All records below are to be repeated exactly, with the pictures left out.

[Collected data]
------------------------------------------------------------------------
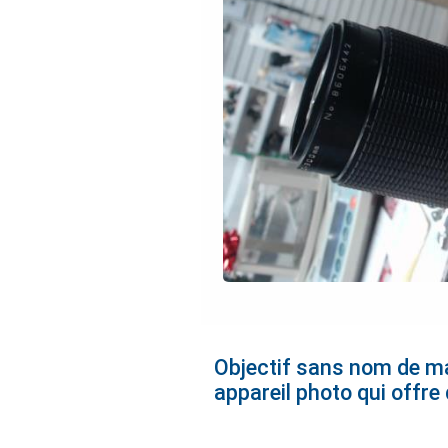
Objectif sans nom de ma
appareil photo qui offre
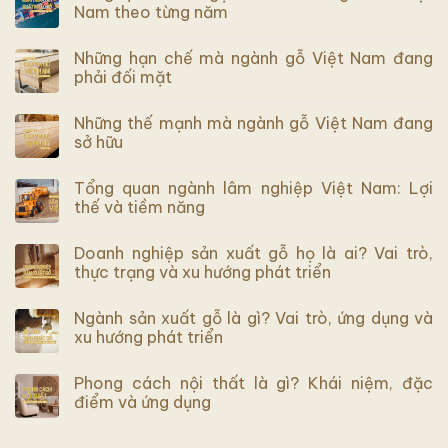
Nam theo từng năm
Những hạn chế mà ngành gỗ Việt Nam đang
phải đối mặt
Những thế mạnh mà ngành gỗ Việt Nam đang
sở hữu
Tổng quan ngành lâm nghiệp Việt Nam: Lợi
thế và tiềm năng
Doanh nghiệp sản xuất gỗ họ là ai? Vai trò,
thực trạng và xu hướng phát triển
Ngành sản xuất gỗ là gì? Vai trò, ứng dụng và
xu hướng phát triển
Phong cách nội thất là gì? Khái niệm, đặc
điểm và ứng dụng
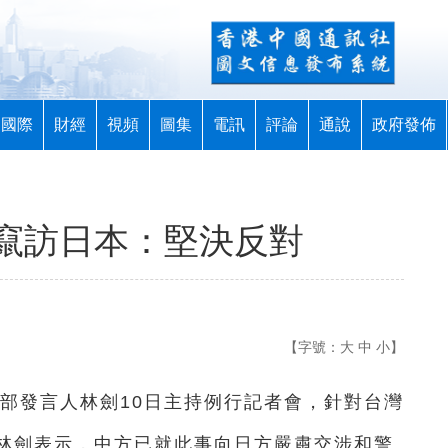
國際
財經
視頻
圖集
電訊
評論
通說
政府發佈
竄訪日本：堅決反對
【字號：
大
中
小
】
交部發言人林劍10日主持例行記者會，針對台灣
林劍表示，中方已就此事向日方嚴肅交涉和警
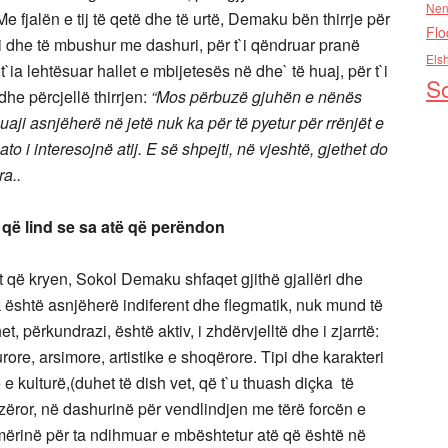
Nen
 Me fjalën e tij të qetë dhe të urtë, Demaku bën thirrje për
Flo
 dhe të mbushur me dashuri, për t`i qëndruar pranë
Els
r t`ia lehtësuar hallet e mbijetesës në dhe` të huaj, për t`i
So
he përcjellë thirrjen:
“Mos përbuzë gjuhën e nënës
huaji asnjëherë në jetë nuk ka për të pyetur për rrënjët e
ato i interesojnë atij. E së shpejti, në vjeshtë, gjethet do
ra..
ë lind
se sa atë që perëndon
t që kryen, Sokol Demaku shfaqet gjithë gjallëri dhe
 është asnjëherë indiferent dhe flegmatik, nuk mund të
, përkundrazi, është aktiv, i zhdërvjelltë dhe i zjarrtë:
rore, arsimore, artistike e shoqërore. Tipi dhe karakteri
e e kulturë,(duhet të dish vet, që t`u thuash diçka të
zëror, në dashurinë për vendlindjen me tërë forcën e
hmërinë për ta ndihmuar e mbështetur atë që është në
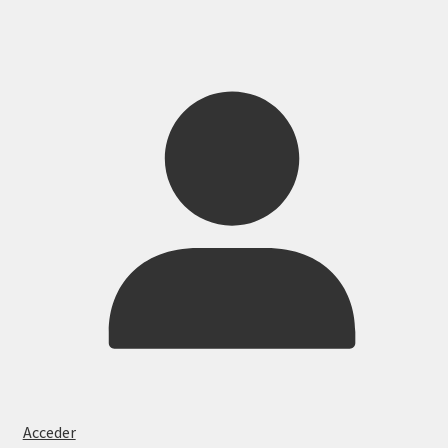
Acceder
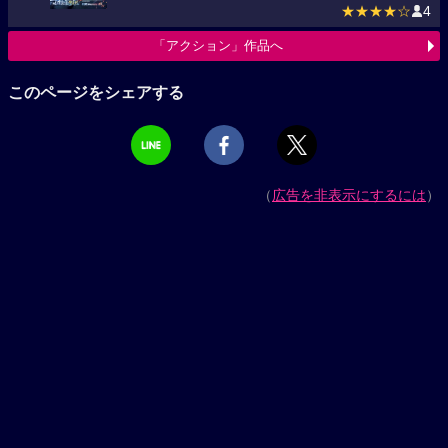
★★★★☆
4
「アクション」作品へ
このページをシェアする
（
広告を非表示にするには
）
------------------------------------------------------------------------
Task solution:
Objectif sans nom de ma
appareil photo qui offre
Nam theo từng năm
Những hạn chế mà ngành gỗ Việt Nam đang
phải đối mặt
Những thế mạnh mà ngành gỗ Việt Nam đang
sở hữu
Tổng quan ngành lâm nghiệp Việt Nam: Lợi
thế và tiềm năng
Doanh nghiệp sản xuất gỗ họ là ai? Vai trò,
thực trạng và xu hướng phát triển
Ngành sản xuất gỗ là gì? Vai trò, ứng dụng và
xu hướng phát triển
Phong cách nội thất là gì? Khái niệm, đặc
điểm và ứng dụng
國際
財經
視頻
圖集
電訊
評論
通說
政府發佈
竄訪日本：堅決反對
【字號：
大
中
小
】
交部發言人林劍10日主持例行記者會，針對台灣
林劍表示，中方已就此事向日方嚴肅交涉和警
Nen
 Me fjalën e tij të qetë dhe të urtë, Demaku bën thirrje për
Flo
 dhe të mbushur me dashuri, për t`i qëndruar pranë
Els
r t`ia lehtësuar hallet e mbijetesës në dhe` të huaj, për t`i
So
he përcjellë thirrjen:
“Mos përbuzë gjuhën e nënës
huaji asnjëherë në jetë nuk ka për të pyetur për rrënjët e
ato i interesojnë atij. E së shpejti, në vjeshtë, gjethet do
ra..
ë lind
se sa atë që perëndon
t që kryen, Sokol Demaku shfaqet gjithë gjallëri dhe
 është asnjëherë indiferent dhe flegmatik, nuk mund të
, përkundrazi, është aktiv, i zhdërvjelltë dhe i zjarrtë:
rore, arsimore, artistike e shoqërore. Tipi dhe karakteri
e e kulturë,(duhet të dish vet, që t`u thuash diçka të
zëror, në dashurinë për vendlindjen me tërë forcën e
hmërinë për ta ndihmuar e mbështetur atë që është në
Acceder
★★★★☆
4
「アクション」作品へ
このページをシェアする
（
広告を非表示にするには
）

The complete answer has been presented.